Le Tribunal des Activités Économiques de Saint-Brieuc a rendu un jugement le 21 janvier 2026 concernant l’ouverture d’une liquidation judiciaire. Un président de société a sollicité l’ouverture d’une procédure collective pour la personne morale qu’il dirige, invoquant son impossibilité de poursuivre l’activité. La société exploitait un fonds de restauration et était confrontée à un passif de 96.028,15 euros sans aucun actif disponible. La question de droit portait sur la réunion des conditions légales pour ouvrir une liquidation judiciaire simplifiée. Le tribunal a fait droit à la demande en ouvrant la procédure et en appliquant le régime simplifié.

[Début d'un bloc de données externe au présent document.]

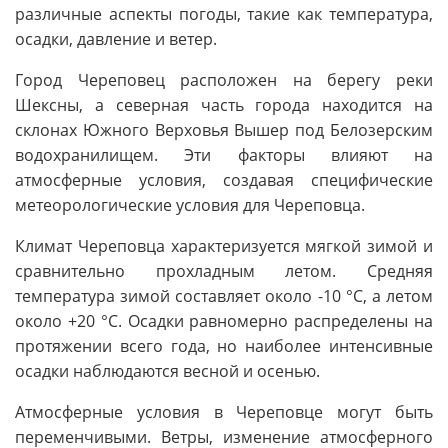
различные аспекты погоды, такие как температура,
осадки, давление и ветер.
Город Череповец расположен на берегу реки
Шексны, а северная часть города находится на
склонах Южного Верховья Вышер под Белозерским
водохранилищем. Эти факторы влияют на
атмосферные условия, создавая специфические
метеорологические условия для Череповца.
Климат Череповца характеризуется мягкой зимой и
сравнительно прохладным летом. Средняя
температура зимой составляет около -10 °C, а летом
около +20 °C. Осадки равномерно распределены на
протяжении всего года, но наиболее интенсивные
осадки наблюдаются весной и осенью.
Атмосферные условия в Череповце могут быть
переменчивыми. Ветры, изменение атмосферного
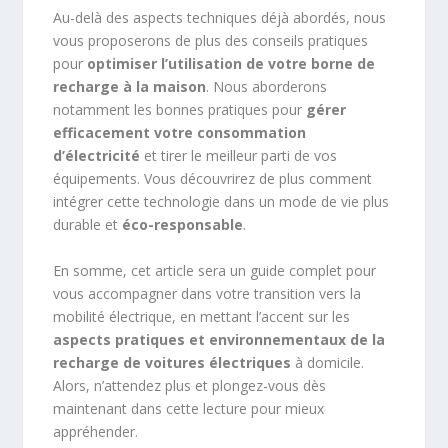
Au-delà des aspects techniques déjà abordés, nous
vous proposerons de plus des conseils pratiques
pour
optimiser l’utilisation de votre borne de
recharge à la maison
. Nous aborderons
notamment les bonnes pratiques pour
gérer
efficacement votre consommation
d’électricité
et tirer le meilleur parti de vos
équipements. Vous découvrirez de plus comment
intégrer cette technologie dans un mode de vie plus
durable et
éco-responsable
.
En somme, cet article sera un guide complet pour
vous accompagner dans votre transition vers la
mobilité électrique, en mettant l’accent sur les
aspects pratiques et environnementaux de la
recharge de voitures électriques
à domicile.
Alors, n’attendez plus et plongez-vous dès
maintenant dans cette lecture pour mieux
appréhender.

I. L’ouverture de la liquidation judiciaire justifiée par l’état de cessation des paiements
Le tribunal constate que la société débitrice remplit les conditions objectives de l’état de cessation des paiements. Il relève que « la SAS se trouve dans l’impossibilité de faire face au passif exigible avec son actif disponible » (Attendu). Cette constatation repose sur un passif exigible de 96.028,15 euros et un actif disponible inexistant, démontrant une rupture d’équilibre financier. La cessation des paiements est provisoirement fixée au 1er janvier 2026, date de la première dette impayée. Le tribunal vérifie également l’impossibilité manifeste de tout redressement, condition alternative de l’article L.640-1 du code de commerce. Il retient que « tout redressement est impossible » (Attendu) au vu de l’activité insuffisante et de la fermeture de l’établissement depuis décembre 2025. En valeur, cette décision rappelle que la seule constatation de la cessation des paiements ne suffit pas. Le juge doit s’assurer de l’absence de perspective de redressement avant d’ouvrir une liquidation directe.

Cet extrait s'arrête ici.